Page-level text extractions
....................

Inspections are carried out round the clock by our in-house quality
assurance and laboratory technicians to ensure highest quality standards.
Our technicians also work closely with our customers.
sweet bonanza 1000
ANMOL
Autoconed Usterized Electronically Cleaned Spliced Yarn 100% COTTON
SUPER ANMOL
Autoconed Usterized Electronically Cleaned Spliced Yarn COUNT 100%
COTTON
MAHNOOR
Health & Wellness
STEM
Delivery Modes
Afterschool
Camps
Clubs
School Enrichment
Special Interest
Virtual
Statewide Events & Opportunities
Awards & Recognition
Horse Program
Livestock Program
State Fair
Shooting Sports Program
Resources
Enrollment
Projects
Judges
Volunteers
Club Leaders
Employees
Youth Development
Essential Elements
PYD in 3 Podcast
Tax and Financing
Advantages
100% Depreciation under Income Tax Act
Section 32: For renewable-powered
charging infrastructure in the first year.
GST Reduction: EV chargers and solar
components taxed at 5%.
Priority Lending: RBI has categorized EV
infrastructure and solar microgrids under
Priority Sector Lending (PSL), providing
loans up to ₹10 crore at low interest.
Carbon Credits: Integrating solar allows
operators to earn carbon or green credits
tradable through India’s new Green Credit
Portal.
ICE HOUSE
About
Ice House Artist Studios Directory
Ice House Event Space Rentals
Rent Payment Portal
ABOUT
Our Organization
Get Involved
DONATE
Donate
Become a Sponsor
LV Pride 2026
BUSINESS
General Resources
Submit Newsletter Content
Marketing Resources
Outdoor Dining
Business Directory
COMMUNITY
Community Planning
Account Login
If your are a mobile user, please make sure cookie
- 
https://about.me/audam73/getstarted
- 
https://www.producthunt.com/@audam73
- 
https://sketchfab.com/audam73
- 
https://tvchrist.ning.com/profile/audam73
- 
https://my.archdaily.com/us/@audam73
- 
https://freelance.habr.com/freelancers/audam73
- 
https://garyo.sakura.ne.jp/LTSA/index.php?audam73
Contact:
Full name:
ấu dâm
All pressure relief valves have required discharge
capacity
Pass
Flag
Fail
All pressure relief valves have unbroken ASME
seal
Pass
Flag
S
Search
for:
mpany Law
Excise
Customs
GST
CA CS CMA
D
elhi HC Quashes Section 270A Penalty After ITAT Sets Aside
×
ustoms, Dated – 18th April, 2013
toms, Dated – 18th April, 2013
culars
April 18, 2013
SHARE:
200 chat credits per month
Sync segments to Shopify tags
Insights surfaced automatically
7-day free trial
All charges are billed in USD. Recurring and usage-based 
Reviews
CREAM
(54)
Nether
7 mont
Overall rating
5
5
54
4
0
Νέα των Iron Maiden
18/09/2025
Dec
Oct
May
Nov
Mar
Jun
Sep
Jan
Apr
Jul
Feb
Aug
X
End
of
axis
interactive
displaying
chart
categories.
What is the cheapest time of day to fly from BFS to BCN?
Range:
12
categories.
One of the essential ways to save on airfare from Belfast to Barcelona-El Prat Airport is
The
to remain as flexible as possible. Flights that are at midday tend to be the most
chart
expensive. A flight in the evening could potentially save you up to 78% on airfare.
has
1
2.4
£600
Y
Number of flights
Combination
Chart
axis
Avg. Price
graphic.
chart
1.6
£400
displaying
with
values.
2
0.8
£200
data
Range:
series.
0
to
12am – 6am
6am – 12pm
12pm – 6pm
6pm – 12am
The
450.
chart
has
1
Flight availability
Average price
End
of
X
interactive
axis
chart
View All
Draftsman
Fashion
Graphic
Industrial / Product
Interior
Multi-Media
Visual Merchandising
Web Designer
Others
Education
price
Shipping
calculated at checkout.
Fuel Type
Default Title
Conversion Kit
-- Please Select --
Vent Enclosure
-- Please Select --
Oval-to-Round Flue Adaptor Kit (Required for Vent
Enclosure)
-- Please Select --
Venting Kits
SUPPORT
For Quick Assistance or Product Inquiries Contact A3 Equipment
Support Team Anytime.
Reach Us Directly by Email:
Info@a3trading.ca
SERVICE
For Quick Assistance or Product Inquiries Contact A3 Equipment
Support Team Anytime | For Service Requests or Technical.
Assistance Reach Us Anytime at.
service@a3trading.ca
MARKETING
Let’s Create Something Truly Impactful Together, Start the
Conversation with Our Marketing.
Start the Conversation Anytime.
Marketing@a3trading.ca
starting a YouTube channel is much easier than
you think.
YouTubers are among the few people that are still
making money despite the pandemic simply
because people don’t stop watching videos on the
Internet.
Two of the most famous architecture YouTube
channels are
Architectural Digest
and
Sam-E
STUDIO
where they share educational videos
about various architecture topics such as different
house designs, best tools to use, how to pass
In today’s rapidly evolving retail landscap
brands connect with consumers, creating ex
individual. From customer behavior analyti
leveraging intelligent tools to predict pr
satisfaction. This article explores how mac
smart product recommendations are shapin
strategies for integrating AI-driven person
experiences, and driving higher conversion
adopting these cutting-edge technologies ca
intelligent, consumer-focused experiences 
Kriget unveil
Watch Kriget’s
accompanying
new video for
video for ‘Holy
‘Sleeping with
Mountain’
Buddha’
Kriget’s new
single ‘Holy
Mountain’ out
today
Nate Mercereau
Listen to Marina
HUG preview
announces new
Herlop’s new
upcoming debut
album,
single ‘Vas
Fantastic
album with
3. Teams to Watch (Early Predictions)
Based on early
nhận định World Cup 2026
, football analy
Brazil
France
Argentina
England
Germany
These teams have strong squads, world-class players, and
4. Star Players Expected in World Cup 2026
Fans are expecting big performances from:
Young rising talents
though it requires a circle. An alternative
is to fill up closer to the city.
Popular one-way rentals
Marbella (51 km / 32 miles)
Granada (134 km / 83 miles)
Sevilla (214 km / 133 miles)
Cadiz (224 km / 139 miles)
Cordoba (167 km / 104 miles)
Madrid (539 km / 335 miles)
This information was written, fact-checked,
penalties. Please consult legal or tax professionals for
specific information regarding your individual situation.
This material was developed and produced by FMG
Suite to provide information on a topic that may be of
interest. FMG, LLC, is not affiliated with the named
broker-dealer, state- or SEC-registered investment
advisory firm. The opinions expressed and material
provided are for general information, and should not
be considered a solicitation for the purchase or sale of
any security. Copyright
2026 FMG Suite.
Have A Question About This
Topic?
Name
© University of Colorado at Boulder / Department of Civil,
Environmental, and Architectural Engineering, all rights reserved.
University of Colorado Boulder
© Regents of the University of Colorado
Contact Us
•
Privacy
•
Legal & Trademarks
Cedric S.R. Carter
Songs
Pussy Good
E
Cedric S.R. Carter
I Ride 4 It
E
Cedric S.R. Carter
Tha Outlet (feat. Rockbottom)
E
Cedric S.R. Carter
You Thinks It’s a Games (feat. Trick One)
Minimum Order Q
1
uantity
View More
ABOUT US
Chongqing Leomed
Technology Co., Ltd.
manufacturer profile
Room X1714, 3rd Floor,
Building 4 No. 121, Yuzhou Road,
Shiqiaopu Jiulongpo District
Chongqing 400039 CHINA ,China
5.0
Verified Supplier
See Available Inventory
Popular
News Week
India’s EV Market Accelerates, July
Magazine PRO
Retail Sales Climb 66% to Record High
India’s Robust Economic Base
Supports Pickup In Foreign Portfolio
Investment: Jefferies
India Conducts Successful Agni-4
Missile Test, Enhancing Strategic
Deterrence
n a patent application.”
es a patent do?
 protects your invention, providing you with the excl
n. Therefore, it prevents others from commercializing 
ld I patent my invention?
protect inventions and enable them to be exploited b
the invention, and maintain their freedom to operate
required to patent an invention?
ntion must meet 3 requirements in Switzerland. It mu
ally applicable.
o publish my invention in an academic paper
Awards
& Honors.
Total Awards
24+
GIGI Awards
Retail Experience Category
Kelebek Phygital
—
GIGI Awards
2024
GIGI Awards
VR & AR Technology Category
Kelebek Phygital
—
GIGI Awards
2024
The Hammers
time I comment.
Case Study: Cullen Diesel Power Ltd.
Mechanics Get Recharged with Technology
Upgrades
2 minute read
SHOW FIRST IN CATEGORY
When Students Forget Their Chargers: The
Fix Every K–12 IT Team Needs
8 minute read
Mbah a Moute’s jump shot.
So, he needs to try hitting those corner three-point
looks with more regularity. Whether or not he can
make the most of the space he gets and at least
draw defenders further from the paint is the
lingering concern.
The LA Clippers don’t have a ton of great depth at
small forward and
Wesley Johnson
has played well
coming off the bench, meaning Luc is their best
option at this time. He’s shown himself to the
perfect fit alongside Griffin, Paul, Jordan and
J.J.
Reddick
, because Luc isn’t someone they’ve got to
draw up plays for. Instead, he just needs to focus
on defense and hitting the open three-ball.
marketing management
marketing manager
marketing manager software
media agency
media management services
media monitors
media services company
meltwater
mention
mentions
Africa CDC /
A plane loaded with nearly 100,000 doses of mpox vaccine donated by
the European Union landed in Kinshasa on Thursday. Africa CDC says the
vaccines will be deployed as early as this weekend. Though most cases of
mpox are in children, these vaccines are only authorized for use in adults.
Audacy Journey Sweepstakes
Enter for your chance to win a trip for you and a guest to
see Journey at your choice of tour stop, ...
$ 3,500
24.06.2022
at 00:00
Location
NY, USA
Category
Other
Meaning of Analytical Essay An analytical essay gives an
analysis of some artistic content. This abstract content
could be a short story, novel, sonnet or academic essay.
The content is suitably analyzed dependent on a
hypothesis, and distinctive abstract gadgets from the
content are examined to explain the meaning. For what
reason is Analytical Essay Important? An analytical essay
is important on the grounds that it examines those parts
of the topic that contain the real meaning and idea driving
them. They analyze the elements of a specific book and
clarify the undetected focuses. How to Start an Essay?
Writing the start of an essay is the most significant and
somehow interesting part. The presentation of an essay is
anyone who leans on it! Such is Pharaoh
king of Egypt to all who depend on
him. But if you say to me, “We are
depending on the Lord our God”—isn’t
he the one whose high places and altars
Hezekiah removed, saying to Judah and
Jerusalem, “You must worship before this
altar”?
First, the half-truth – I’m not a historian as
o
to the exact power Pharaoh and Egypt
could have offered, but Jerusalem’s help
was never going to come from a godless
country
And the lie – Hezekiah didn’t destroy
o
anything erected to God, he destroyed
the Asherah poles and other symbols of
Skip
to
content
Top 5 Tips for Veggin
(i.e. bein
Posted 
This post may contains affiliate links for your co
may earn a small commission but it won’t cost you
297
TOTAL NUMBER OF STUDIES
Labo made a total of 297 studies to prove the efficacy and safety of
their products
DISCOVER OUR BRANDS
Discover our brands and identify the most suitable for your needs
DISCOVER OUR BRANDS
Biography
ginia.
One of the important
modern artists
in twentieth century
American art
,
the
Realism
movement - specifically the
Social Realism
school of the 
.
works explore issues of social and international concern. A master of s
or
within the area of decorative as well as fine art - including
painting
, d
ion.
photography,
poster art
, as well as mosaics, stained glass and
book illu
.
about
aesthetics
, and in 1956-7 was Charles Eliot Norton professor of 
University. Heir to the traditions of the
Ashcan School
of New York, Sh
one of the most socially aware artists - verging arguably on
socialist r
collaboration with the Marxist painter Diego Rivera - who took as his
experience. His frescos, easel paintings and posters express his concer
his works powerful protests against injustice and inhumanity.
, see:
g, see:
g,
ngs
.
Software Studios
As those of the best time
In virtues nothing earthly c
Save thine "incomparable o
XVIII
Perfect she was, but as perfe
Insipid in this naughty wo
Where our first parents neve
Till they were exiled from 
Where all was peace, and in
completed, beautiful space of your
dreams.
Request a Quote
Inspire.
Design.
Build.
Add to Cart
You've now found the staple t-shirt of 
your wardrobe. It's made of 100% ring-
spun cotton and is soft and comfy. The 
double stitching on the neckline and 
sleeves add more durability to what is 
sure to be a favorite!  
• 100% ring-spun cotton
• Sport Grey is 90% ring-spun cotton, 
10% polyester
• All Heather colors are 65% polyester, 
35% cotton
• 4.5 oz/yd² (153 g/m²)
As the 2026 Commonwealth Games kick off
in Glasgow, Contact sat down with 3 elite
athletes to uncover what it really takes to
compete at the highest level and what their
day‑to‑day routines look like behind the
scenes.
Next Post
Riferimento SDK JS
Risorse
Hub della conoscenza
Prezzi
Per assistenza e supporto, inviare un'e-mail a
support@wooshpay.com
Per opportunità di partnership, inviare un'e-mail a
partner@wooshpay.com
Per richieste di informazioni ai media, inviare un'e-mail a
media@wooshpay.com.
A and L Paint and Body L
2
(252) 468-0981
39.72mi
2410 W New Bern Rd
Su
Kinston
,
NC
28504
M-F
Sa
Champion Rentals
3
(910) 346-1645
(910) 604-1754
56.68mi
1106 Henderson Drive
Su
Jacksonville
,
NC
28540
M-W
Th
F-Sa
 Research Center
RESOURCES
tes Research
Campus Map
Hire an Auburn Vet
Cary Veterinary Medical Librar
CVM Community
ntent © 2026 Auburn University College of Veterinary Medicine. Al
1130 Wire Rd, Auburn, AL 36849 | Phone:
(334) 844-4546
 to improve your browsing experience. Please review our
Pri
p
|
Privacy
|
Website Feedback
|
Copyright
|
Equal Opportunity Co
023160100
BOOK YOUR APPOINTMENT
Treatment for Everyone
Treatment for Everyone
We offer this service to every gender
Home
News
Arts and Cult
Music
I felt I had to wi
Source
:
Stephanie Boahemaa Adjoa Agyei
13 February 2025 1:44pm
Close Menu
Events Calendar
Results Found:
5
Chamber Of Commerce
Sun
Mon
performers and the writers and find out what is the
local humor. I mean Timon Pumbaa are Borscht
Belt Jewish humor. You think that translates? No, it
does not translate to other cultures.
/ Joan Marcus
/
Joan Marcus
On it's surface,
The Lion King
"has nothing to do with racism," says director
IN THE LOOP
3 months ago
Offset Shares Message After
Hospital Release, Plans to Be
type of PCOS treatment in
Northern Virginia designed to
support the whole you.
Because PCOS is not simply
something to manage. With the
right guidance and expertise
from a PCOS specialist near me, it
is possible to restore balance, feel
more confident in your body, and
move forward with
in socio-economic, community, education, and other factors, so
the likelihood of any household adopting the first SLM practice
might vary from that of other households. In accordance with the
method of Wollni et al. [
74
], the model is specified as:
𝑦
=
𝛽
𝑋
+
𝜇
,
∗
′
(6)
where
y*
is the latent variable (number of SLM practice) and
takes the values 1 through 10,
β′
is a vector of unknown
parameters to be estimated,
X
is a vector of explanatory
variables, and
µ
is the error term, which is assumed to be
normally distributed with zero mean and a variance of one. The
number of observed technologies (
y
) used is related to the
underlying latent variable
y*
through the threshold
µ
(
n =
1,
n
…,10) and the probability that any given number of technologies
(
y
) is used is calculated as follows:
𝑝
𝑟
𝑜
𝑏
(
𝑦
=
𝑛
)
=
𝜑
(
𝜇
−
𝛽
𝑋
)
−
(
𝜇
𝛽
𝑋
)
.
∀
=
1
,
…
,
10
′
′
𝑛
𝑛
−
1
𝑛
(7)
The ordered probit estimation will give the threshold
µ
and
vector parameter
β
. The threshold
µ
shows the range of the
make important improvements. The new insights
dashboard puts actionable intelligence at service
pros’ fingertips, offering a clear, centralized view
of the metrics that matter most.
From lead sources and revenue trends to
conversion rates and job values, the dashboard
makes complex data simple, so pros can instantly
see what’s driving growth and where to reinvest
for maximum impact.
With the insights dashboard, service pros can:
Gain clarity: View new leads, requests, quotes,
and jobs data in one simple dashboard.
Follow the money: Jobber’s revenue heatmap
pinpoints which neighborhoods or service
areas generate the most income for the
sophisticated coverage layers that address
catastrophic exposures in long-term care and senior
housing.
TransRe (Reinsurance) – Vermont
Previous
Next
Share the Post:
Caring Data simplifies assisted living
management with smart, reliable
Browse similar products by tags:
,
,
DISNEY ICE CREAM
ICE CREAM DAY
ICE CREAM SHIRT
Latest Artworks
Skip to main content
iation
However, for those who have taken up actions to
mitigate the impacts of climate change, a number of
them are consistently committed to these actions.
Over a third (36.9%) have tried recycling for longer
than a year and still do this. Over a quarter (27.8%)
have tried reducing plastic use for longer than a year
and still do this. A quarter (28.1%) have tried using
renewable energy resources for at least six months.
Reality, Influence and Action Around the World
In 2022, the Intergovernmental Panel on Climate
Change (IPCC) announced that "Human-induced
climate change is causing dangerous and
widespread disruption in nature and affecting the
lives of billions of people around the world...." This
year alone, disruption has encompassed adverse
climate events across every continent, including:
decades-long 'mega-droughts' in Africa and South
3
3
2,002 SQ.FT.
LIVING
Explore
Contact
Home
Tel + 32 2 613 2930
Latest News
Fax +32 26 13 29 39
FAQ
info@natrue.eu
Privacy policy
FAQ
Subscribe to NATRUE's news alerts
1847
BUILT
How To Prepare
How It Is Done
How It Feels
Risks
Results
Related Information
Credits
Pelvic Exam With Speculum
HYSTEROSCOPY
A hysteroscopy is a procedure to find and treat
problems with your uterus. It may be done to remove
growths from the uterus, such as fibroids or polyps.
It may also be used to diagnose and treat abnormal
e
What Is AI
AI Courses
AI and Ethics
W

....................

→ **ABOUT THIS EXERCISE**
Repeat the records above line by line, from the first line through the line that contains "operators to earn carbon or green credits".

→ **ANSWER TO THIS EXERCISE**
Inspections are carried out round the clock by our in-house quality
assurance and laboratory technicians to ensure highest quality standards.
Our technicians also work closely with our customers.
sweet bonanza 1000
ANMOL
Autoconed Usterized Electronically Cleaned Spliced Yarn 100% COTTON
SUPER ANMOL
Autoconed Usterized Electronically Cleaned Spliced Yarn COUNT 100%
COTTON
MAHNOOR
Health & Wellness
STEM
Delivery Modes
Afterschool
Camps
Clubs
School Enrichment
Special Interest
Virtual
Statewide Events & Opportunities
Awards & Recognition
Horse Program
Livestock Program
State Fair
Shooting Sports Program
Resources
Enrollment
Projects
Judges
Volunteers
Club Leaders
Employees
Youth Development
Essential Elements
PYD in 3 Podcast
Tax and Financing
Advantages
100% Depreciation under Income Tax Act
Section 32: For renewable-powered
charging infrastructure in the first year.
GST Reduction: EV chargers and solar
components taxed at 5%.
Priority Lending: RBI has categorized EV
infrastructure and solar microgrids under
Priority Sector Lending (PSL), providing
loans up to ₹10 crore at low interest.
Carbon Credits: Integrating solar allows
operators to earn carbon or green credits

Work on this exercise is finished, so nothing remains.